You are to write a program that has to decide whether a given line segment intersects a given rectangle.
An example:
line: start point: (4,9)
end point: (11,2)
rectangle: left-top: (1,5)
right-bottom: (7,1)
Figure 1: Line segment does not intersect rectangle
The line is said to intersect the rectangle if the line and the rectangle have at least one point in common. The rectangle consists of four straight lines and the area in between. Although all input values are integer numbers, valid intersection points do not have to lay on the integer grid.
Input
The input consists of n test cases. The first line of the input file contains the number n. Each following line contains one test case of the format:
xstart ystart xend yend xleft ytop xright ybottom
where (xstart, ystart) is the start and (xend, yend) the end point of the line and (xleft, ytop) the top left and (xright, ybottom) the bottom right corner of the rectangle. The eight numbers are separated by a blank.
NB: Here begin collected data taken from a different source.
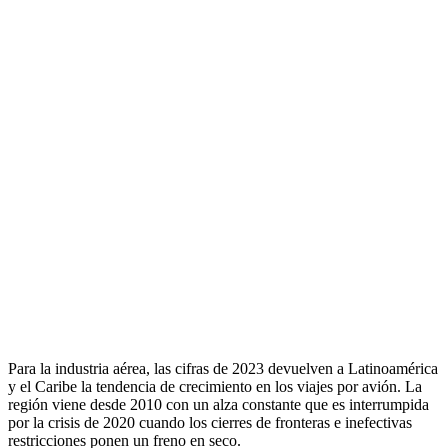
Para la industria aérea, las cifras de 2023 devuelven a Latinoamérica
y el Caribe la tendencia de crecimiento en los viajes por avión. La
región viene desde 2010 con un alza constante que es interrumpida
por la crisis de 2020 cuando los cierres de fronteras e inefectivas
restricciones ponen un freno en seco.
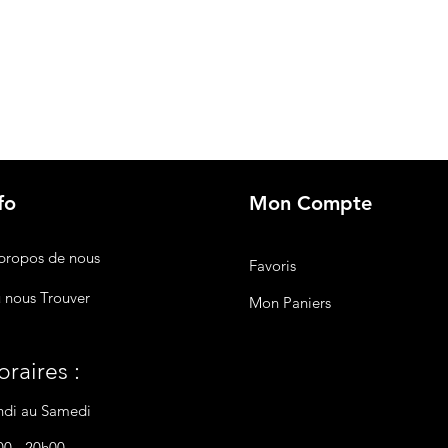
fo
Mon Compte
propos de nous
Favoris
 nous Trouver
Mon Paniers
raires :
ndi au Samedi
00 - 20h00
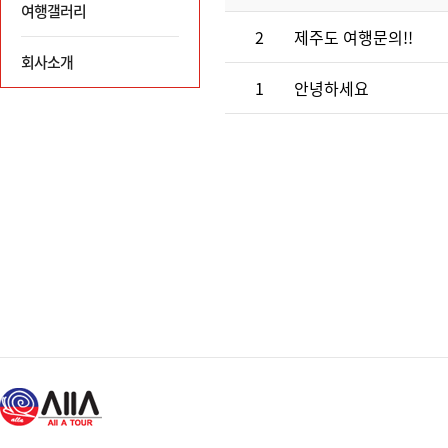
여행갤러리
2
제주도 여행문의!!
회사소개
1
안녕하세요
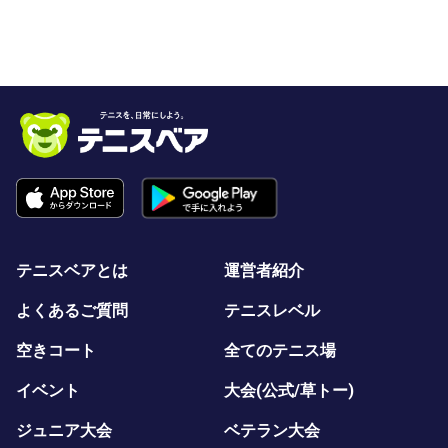
テニスベアとは
運営者紹介
よくあるご質問
テニスレベル
空きコート
全てのテニス場
イベント
大会(公式/草トー)
ジュニア大会
ベテラン大会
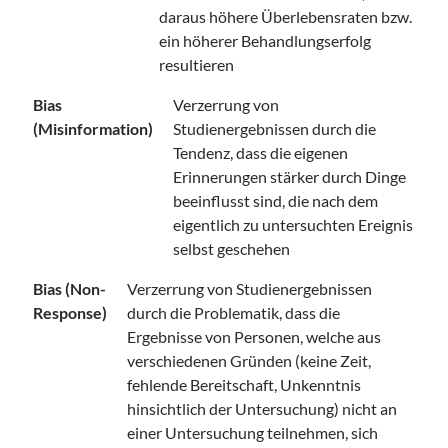
daraus höhere Überlebensraten bzw.
ein höherer Behandlungserfolg
resultieren
Bias
Verzerrung von
(Misinformation)
Studienergebnissen durch die
Tendenz, dass die eigenen
Erinnerungen stärker durch Dinge
beeinflusst sind, die nach dem
eigentlich zu untersuchten Ereignis
selbst geschehen
Bias (Non-
Verzerrung von Studienergebnissen
Response)
durch die Problematik, dass die
Ergebnisse von Personen, welche aus
verschiedenen Gründen (keine Zeit,
fehlende Bereitschaft, Unkenntnis
hinsichtlich der Untersuchung) nicht an
einer Untersuchung teilnehmen, sich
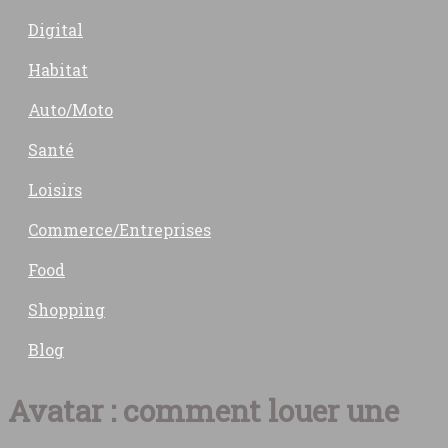
Digital
Habitat
Auto/Moto
Santé
Loisirs
Commerce/Entreprises
Food
Shopping
Blog
Avatar : comment louer une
The terms top left and bottom right do not imply any ordering of coordinates.
Output
For each test case in the input file, the output file should contain a line consisting either of the letter “T” if the line segment intersects the rectangle or the letter “F” if the line segment does not intersect the rectangle.
Sample Input
1
4 9 11 2 1 5 7 1
Sample Output
F
题目链接
计算几何
这是一个计算几何的模板题目,可以看一下计算几何的板子,里面也讲得特别详细,主要是通过快速排斥和跨历实验来判断两条线段是否相交。
#include<cstdio>
#include<algorithm>
#include<cstring>
#include<cmath>
#define eps 1e-7
using namespace std;
int n;
//结构体记录点
struct Node
{
double x, y;
Node(double x = 0, double y = 0) : x(x), y(y) {}
Node operator - (const Node& obj) const
{
return Node(x - obj.x, y - obj.y);
}
//叉乘
double operator * (const Node& obj) const
{
return x * obj.y - y * obj.x;
}
}line_start, line_end, vertex[6];
int accuracy(double x) //精度问题处理
{
if (fabs(x) < eps) return 0;
return x < 0 ? -1 : 1;
}
//判断是否相交
int inter(Node point1_line1, Node point2_line1, Node point1_line2, Node point2_line2)
{
if(min(point1_line1.x, point2_line1.x) > max(point1_line2.x, point2_line2.x) || min(point1_line1.y, point2_line1.y) > max(point1_line2.y, point2_line2.y))
return 0;
if(min(point1_line2.x, point2_line2.x) > max(point1_line1.x, point2_line1.x) || min(point1_line2.y, point2_line2.y) > max(point1_line1.y, point2_line1.y))
return 0;
double val1 = (point2_line1 - point1_line1) * (point1_line2 - point1_line1);
double val2 = (point2_line1 - point1_line1) * (point2_line2 - point1_line1);
double val3 = (point2_line2 - point1_line2) * (point1_line1 - point1_line2);
double val4 = (point2_line2 - point1_line2) * (point2_line1 - point1_line2);
return accuracy(val1) * accuracy(val2) <= 0 && accuracy(val3) * accuracy(val4) <= 0;
}
判断点是否在矩形内部
int inside(Node now)
{
double x = now.x; double y = now.y;
return x >= vertex[1].x && x <= vertex[3].x && y <= vertex[1].y && y >= vertex[3].y;
}
int main()
{
scanf("%d", &n);
while(n--)
{
scanf("%lf%lf", &line_start.x, &line_start.y);
scanf("%lf%lf", &line_end.x, &line_end.y);
scanf("%lf%lf", &vertex[1].x, &vertex[1].y);
scanf("%lf%lf", &vertex[3].x, &vertex[3].y);
if(vertex[1].x > vertex[3].x) swap(vertex[1].x, vertex[3].x);
if(vertex[1].y < vertex[3].y) swap(vertex[1].y, vertex[3].y);
vertex[2].x = vertex[3].x; vertex[2].y = vertex[1].y;
vertex[4].x = vertex[1].x; vertex[4].y = vertex[3].y;
int ans = 0;
ans += inter(vertex[1], vertex[2], line_start, line_end);
ans += inter(vertex[2], vertex[3], line_start, line_end);
ans += inter(vertex[3], vertex[4], line_start, line_end);
ans += inter(vertex[4], vertex[1], line_start, line_end);
if(inside(line_start) || inside(line_end)) ans++;
if(ans) printf("T\n");
else printf("F\n");
}
return 0;
}